WORK REQUEST:
Repeat the data below in full. Pictures must not be part of the copy.

Data records:

--*--

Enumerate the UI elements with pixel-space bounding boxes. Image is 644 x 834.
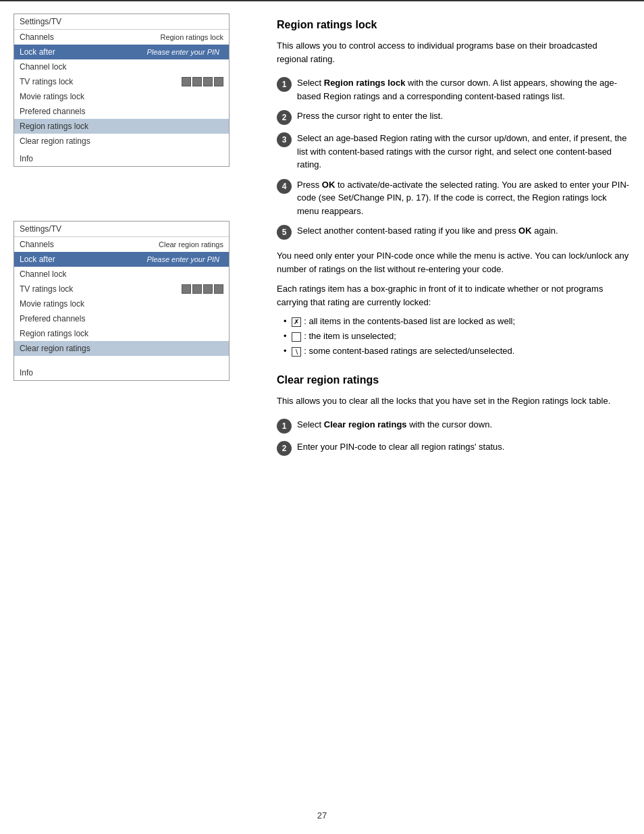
pin-box-8 [214, 284, 223, 294]
pin-box-7 [203, 284, 213, 294]
left-column: Settings/TV Channels Region ratings lock… [14, 14, 257, 820]
step-text-5: Select another content-based rating if y… [297, 224, 630, 238]
para1: You need only enter your PIN-code once w… [277, 249, 630, 276]
step2-1: 1 Select Clear region ratings with the c… [277, 418, 630, 434]
panel1-info: Info [14, 151, 229, 166]
menu-item-tv-ratings-1[interactable]: TV ratings lock [14, 74, 229, 89]
bullet-text-2: : the item is unselected; [291, 330, 396, 342]
partial-box-icon: ∖ [292, 347, 301, 357]
channels-label-2: Channels [20, 240, 159, 249]
section1-title: Region ratings lock [277, 19, 630, 31]
step2-text-1: Select Clear region ratings with the cur… [297, 418, 630, 432]
empty-box-icon [292, 332, 301, 342]
section2-intro: This allows you to clear all the locks t… [277, 394, 630, 408]
step-num-3: 3 [277, 132, 292, 147]
pin-box-6 [192, 284, 202, 294]
pin-placeholder-1: Please enter your PIN [142, 47, 223, 57]
pin-box-2 [192, 77, 202, 86]
menu-item-prefered-1[interactable]: Prefered channels [14, 104, 229, 119]
bullet-list-1: • ✗ : all items in the contents-based li… [277, 315, 630, 358]
channels-value-1: Region ratings lock [160, 33, 223, 41]
prefered-label-1: Prefered channels [20, 107, 223, 116]
menu-item-channels-1[interactable]: Channels Region ratings lock [14, 30, 229, 45]
step1-2: 2 Press the cursor right to enter the li… [277, 109, 630, 125]
section-clear-ratings: Clear region ratings This allows you to … [277, 374, 630, 457]
menu-item-prefered-2[interactable]: Prefered channels [14, 311, 229, 326]
step2-num-1: 1 [277, 419, 292, 434]
menu-item-lock-after-1[interactable]: Lock after Please enter your PIN [14, 45, 229, 59]
bullet-1: • ✗ : all items in the contents-based li… [284, 315, 630, 328]
step1-4: 4 Press OK to activate/de-activate the s… [277, 178, 630, 218]
movie-ratings-label-1: Movie ratings lock [20, 92, 223, 101]
menu-item-tv-ratings-2[interactable]: TV ratings lock [14, 282, 229, 296]
menu-item-clear-region-2[interactable]: Clear region ratings [14, 341, 229, 356]
menu-item-region-ratings-1[interactable]: Region ratings lock [14, 119, 229, 134]
right-column: Region ratings lock This allows you to c… [270, 14, 630, 820]
section2-title: Clear region ratings [277, 374, 630, 386]
section-region-ratings: Region ratings lock This allows you to c… [277, 19, 630, 358]
bullet-dot-3: • [284, 345, 287, 357]
step-num-4: 4 [277, 179, 292, 194]
prefered-label-2: Prefered channels [20, 314, 223, 323]
pin-placeholder-2: Please enter your PIN [142, 255, 223, 264]
tv-ratings-label-1: TV ratings lock [20, 77, 182, 86]
menu-item-region-ratings-2[interactable]: Region ratings lock [14, 326, 229, 341]
bullet-text-1: ✗ : all items in the contents-based list… [291, 315, 515, 328]
settings-panel-2: Settings/TV Channels Clear region rating… [14, 221, 230, 381]
channel-lock-label-2: Channel lock [20, 269, 223, 279]
step-text-4: Press OK to activate/de-activate the sel… [297, 178, 630, 218]
section2-steps: 1 Select Clear region ratings with the c… [277, 418, 630, 456]
step-num-1: 1 [277, 77, 292, 92]
menu-item-channels-2[interactable]: Channels Clear region ratings [14, 237, 229, 252]
menu-item-movie-ratings-2[interactable]: Movie ratings lock [14, 296, 229, 311]
menu-item-channel-lock-1[interactable]: Channel lock [14, 59, 229, 74]
menu-item-lock-after-2[interactable]: Lock after Please enter your PIN [14, 252, 229, 267]
step2-text-2: Enter your PIN-code to clear all region … [297, 440, 630, 454]
pin-box-3 [203, 77, 213, 86]
step-text-3: Select an age-based Region rating with t… [297, 132, 630, 172]
panel2-title: Settings/TV [14, 221, 229, 237]
step1-3: 3 Select an age-based Region rating with… [277, 132, 630, 172]
bullet-2: • : the item is unselected; [284, 330, 630, 342]
channels-value-2: Clear region ratings [159, 240, 223, 249]
bullet-dot-2: • [284, 330, 287, 342]
channels-label-1: Channels [20, 32, 160, 42]
step2-2: 2 Enter your PIN-code to clear all regio… [277, 440, 630, 456]
step-text-1: Select Region ratings lock with the curs… [297, 76, 630, 103]
pin-box-4 [214, 77, 223, 86]
lock-after-label-2: Lock after [20, 255, 142, 264]
section1-intro: This allows you to control access to ind… [277, 39, 630, 66]
pin-boxes-2 [182, 284, 223, 294]
checked-box-icon: ✗ [292, 317, 301, 327]
movie-ratings-label-2: Movie ratings lock [20, 299, 223, 309]
step-text-2: Press the cursor right to enter the list… [297, 109, 630, 123]
step-num-5: 5 [277, 225, 292, 240]
section1-steps: 1 Select Region ratings lock with the cu… [277, 76, 630, 240]
tv-ratings-label-2: TV ratings lock [20, 284, 182, 294]
para2: Each ratings item has a box-graphic in f… [277, 282, 630, 309]
panel2-info: Info [14, 365, 229, 380]
pin-boxes-1 [182, 77, 223, 86]
panel1-title: Settings/TV [14, 14, 229, 30]
pin-box-5 [182, 284, 191, 294]
bullet-3: • ∖ : some content-based ratings are sel… [284, 345, 630, 357]
clear-region-label-1: Clear region ratings [20, 136, 223, 146]
bullet-dot-1: • [284, 315, 287, 328]
region-ratings-label-1: Region ratings lock [20, 122, 223, 131]
settings-panel-1: Settings/TV Channels Region ratings lock… [14, 14, 230, 167]
channel-lock-label-1: Channel lock [20, 62, 223, 72]
lock-after-label-1: Lock after [20, 47, 142, 57]
step2-num-2: 2 [277, 441, 292, 456]
bullet-text-3: ∖ : some content-based ratings are selec… [291, 345, 515, 357]
step1-1: 1 Select Region ratings lock with the cu… [277, 76, 630, 103]
step-num-2: 2 [277, 110, 292, 125]
menu-item-clear-region-1[interactable]: Clear region ratings [14, 134, 229, 149]
region-ratings-label-2: Region ratings lock [20, 329, 223, 338]
page-number: 27 [317, 810, 327, 820]
clear-region-label-2: Clear region ratings [20, 344, 223, 353]
step1-5: 5 Select another content-based rating if… [277, 224, 630, 240]
menu-item-channel-lock-2[interactable]: Channel lock [14, 267, 229, 282]
menu-item-movie-ratings-1[interactable]: Movie ratings lock [14, 89, 229, 104]
pin-box-1 [182, 77, 191, 86]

--*--

SOLUTION TO THIS TASK:
Enumerate the UI elements with pixel-space bounding boxes. Image is 644 x 834.
pin-box-8 [214, 284, 223, 294]
pin-box-7 [203, 284, 213, 294]
left-column: Settings/TV Channels Region ratings lock… [14, 14, 257, 820]
step-text-5: Select another content-based rating if y… [297, 224, 630, 238]
para1: You need only enter your PIN-code once w… [277, 249, 630, 276]
step2-1: 1 Select Clear region ratings with the c… [277, 418, 630, 434]
panel1-info: Info [14, 151, 229, 166]
menu-item-tv-ratings-1[interactable]: TV ratings lock [14, 74, 229, 89]
bullet-text-2: : the item is unselected; [291, 330, 396, 342]
partial-box-icon: ∖ [292, 347, 301, 357]
channels-label-2: Channels [20, 240, 159, 249]
section1-title: Region ratings lock [277, 19, 630, 31]
step2-text-1: Select Clear region ratings with the cur… [297, 418, 630, 432]
empty-box-icon [292, 332, 301, 342]
section2-intro: This allows you to clear all the locks t… [277, 394, 630, 408]
step-num-3: 3 [277, 132, 292, 147]
pin-box-6 [192, 284, 202, 294]
pin-placeholder-1: Please enter your PIN [142, 47, 223, 57]
pin-box-2 [192, 77, 202, 86]
menu-item-prefered-1[interactable]: Prefered channels [14, 104, 229, 119]
bullet-list-1: • ✗ : all items in the contents-based li… [277, 315, 630, 358]
channels-value-1: Region ratings lock [160, 33, 223, 41]
prefered-label-1: Prefered channels [20, 107, 223, 116]
menu-item-channels-1[interactable]: Channels Region ratings lock [14, 30, 229, 45]
step1-2: 2 Press the cursor right to enter the li… [277, 109, 630, 125]
section-clear-ratings: Clear region ratings This allows you to … [277, 374, 630, 457]
menu-item-prefered-2[interactable]: Prefered channels [14, 311, 229, 326]
step2-num-1: 1 [277, 419, 292, 434]
menu-item-lock-after-1[interactable]: Lock after Please enter your PIN [14, 45, 229, 59]
bullet-1: • ✗ : all items in the contents-based li… [284, 315, 630, 328]
step1-4: 4 Press OK to activate/de-activate the s… [277, 178, 630, 218]
movie-ratings-label-1: Movie ratings lock [20, 92, 223, 101]
menu-item-tv-ratings-2[interactable]: TV ratings lock [14, 282, 229, 296]
menu-item-clear-region-2[interactable]: Clear region ratings [14, 341, 229, 356]
menu-item-region-ratings-1[interactable]: Region ratings lock [14, 119, 229, 134]
right-column: Region ratings lock This allows you to c… [270, 14, 630, 820]
section2-title: Clear region ratings [277, 374, 630, 386]
section-region-ratings: Region ratings lock This allows you to c… [277, 19, 630, 358]
bullet-dot-3: • [284, 345, 287, 357]
step-num-4: 4 [277, 179, 292, 194]
prefered-label-2: Prefered channels [20, 314, 223, 323]
pin-placeholder-2: Please enter your PIN [142, 255, 223, 264]
tv-ratings-label-1: TV ratings lock [20, 77, 182, 86]
menu-item-region-ratings-2[interactable]: Region ratings lock [14, 326, 229, 341]
bullet-text-1: ✗ : all items in the contents-based list… [291, 315, 515, 328]
settings-panel-2: Settings/TV Channels Clear region rating… [14, 221, 230, 381]
channel-lock-label-2: Channel lock [20, 269, 223, 279]
step-text-4: Press OK to activate/de-activate the sel… [297, 178, 630, 218]
section2-steps: 1 Select Clear region ratings with the c… [277, 418, 630, 456]
step-num-1: 1 [277, 77, 292, 92]
menu-item-channels-2[interactable]: Channels Clear region ratings [14, 237, 229, 252]
menu-item-movie-ratings-2[interactable]: Movie ratings lock [14, 296, 229, 311]
menu-item-channel-lock-1[interactable]: Channel lock [14, 59, 229, 74]
menu-item-lock-after-2[interactable]: Lock after Please enter your PIN [14, 252, 229, 267]
step2-text-2: Enter your PIN-code to clear all region … [297, 440, 630, 454]
pin-box-3 [203, 77, 213, 86]
step-text-3: Select an age-based Region rating with t… [297, 132, 630, 172]
panel2-title: Settings/TV [14, 221, 229, 237]
step1-3: 3 Select an age-based Region rating with… [277, 132, 630, 172]
bullet-2: • : the item is unselected; [284, 330, 630, 342]
channels-value-2: Clear region ratings [159, 240, 223, 249]
bullet-dot-2: • [284, 330, 287, 342]
channels-label-1: Channels [20, 32, 160, 42]
step2-2: 2 Enter your PIN-code to clear all regio… [277, 440, 630, 456]
step-text-1: Select Region ratings lock with the curs… [297, 76, 630, 103]
pin-box-4 [214, 77, 223, 86]
lock-after-label-2: Lock after [20, 255, 142, 264]
section1-intro: This allows you to control access to ind… [277, 39, 630, 66]
pin-boxes-2 [182, 284, 223, 294]
checked-box-icon: ✗ [292, 317, 301, 327]
movie-ratings-label-2: Movie ratings lock [20, 299, 223, 309]
step-text-2: Press the cursor right to enter the list… [297, 109, 630, 123]
step-num-5: 5 [277, 225, 292, 240]
section1-steps: 1 Select Region ratings lock with the cu… [277, 76, 630, 240]
tv-ratings-label-2: TV ratings lock [20, 284, 182, 294]
para2: Each ratings item has a box-graphic in f… [277, 282, 630, 309]
panel2-info: Info [14, 365, 229, 380]
pin-boxes-1 [182, 77, 223, 86]
panel1-title: Settings/TV [14, 14, 229, 30]
pin-box-5 [182, 284, 191, 294]
bullet-3: • ∖ : some content-based ratings are sel… [284, 345, 630, 357]
clear-region-label-1: Clear region ratings [20, 136, 223, 146]
bullet-dot-1: • [284, 315, 287, 328]
region-ratings-label-1: Region ratings lock [20, 122, 223, 131]
settings-panel-1: Settings/TV Channels Region ratings lock… [14, 14, 230, 167]
channel-lock-label-1: Channel lock [20, 62, 223, 72]
lock-after-label-1: Lock after [20, 47, 142, 57]
step2-num-2: 2 [277, 441, 292, 456]
bullet-text-3: ∖ : some content-based ratings are selec… [291, 345, 515, 357]
step1-1: 1 Select Region ratings lock with the cu… [277, 76, 630, 103]
step-num-2: 2 [277, 110, 292, 125]
menu-item-clear-region-1[interactable]: Clear region ratings [14, 134, 229, 149]
region-ratings-label-2: Region ratings lock [20, 329, 223, 338]
page-number: 27 [317, 810, 327, 820]
clear-region-label-2: Clear region ratings [20, 344, 223, 353]
step1-5: 5 Select another content-based rating if… [277, 224, 630, 240]
menu-item-channel-lock-2[interactable]: Channel lock [14, 267, 229, 282]
menu-item-movie-ratings-1[interactable]: Movie ratings lock [14, 89, 229, 104]
pin-box-1 [182, 77, 191, 86]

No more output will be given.